Comment réagir lorsque l’on ne supporte plus son traitement ?

Par Fanny Bernardon le 24 juillet 2019
que faire quand on ne supporte plus son traitement
Parce que les effets secondaires sont trop intenses, trop longs ou trop contraignants : vous ne supportez plus votre traitement. Dans cette situation délicate, votre médecin est votre meilleur allié. Prenez rendez-vous avec lui afin d’envisager toutes les options thérapeutiques et de prendre une décision partagée

Attention : arrêter son traitement du jour au lendemain peut présenter un danger pour votre santé. Il est parfois nécessaire de réduire la dose par paliers avant de l’interrompre totalement.
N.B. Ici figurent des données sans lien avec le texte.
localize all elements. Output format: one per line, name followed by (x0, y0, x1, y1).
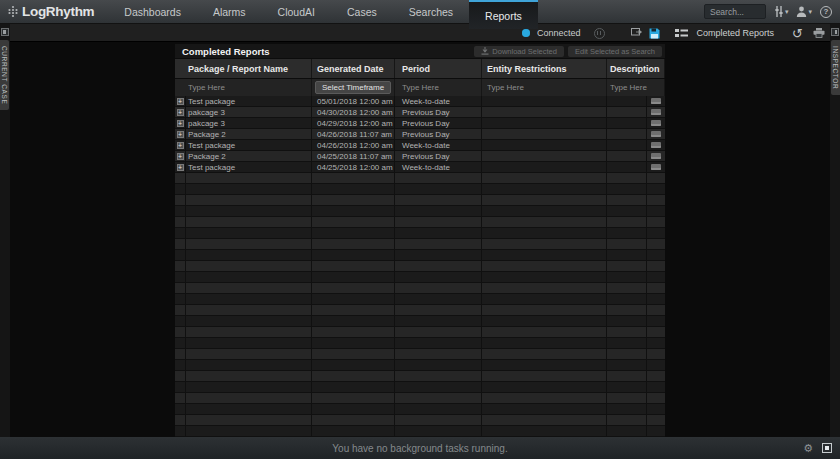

Décrire son état de santé…


Dans un premier temps, sachez décrire précisément ce que vous vivez avec votre traitement :
  • Quels symptômes physiques ou émotionnels ressentez-vous ?
  • Parmi ces symptômes, lesquels ne sont plus supportables ?
  • Depuis quand ne les supportez-vous plus ? 
  • Est-ce l’intensité ou la durée de ces symptômes qui n’est plus supportable ? Ou bien est-ce parce que ces symptômes sont trop contraignants dans votre vie quotidienne ?
  • Vivez-vous cette situation depuis que vous avez commencé votre traitement ou est-ce que l’intensité ou la durée de ces symptômes a augmenté ces derniers temps ? Depuis quand ? 
  • Pouvez-vous identifier un lien avec la modification de la posologie de votre traitement ou d’un autre que vous prenez en parallèle, la prise d’un nouveau médicament ou un changement dans votre mode de vie ?


pour trouver une solution avec son médecin… 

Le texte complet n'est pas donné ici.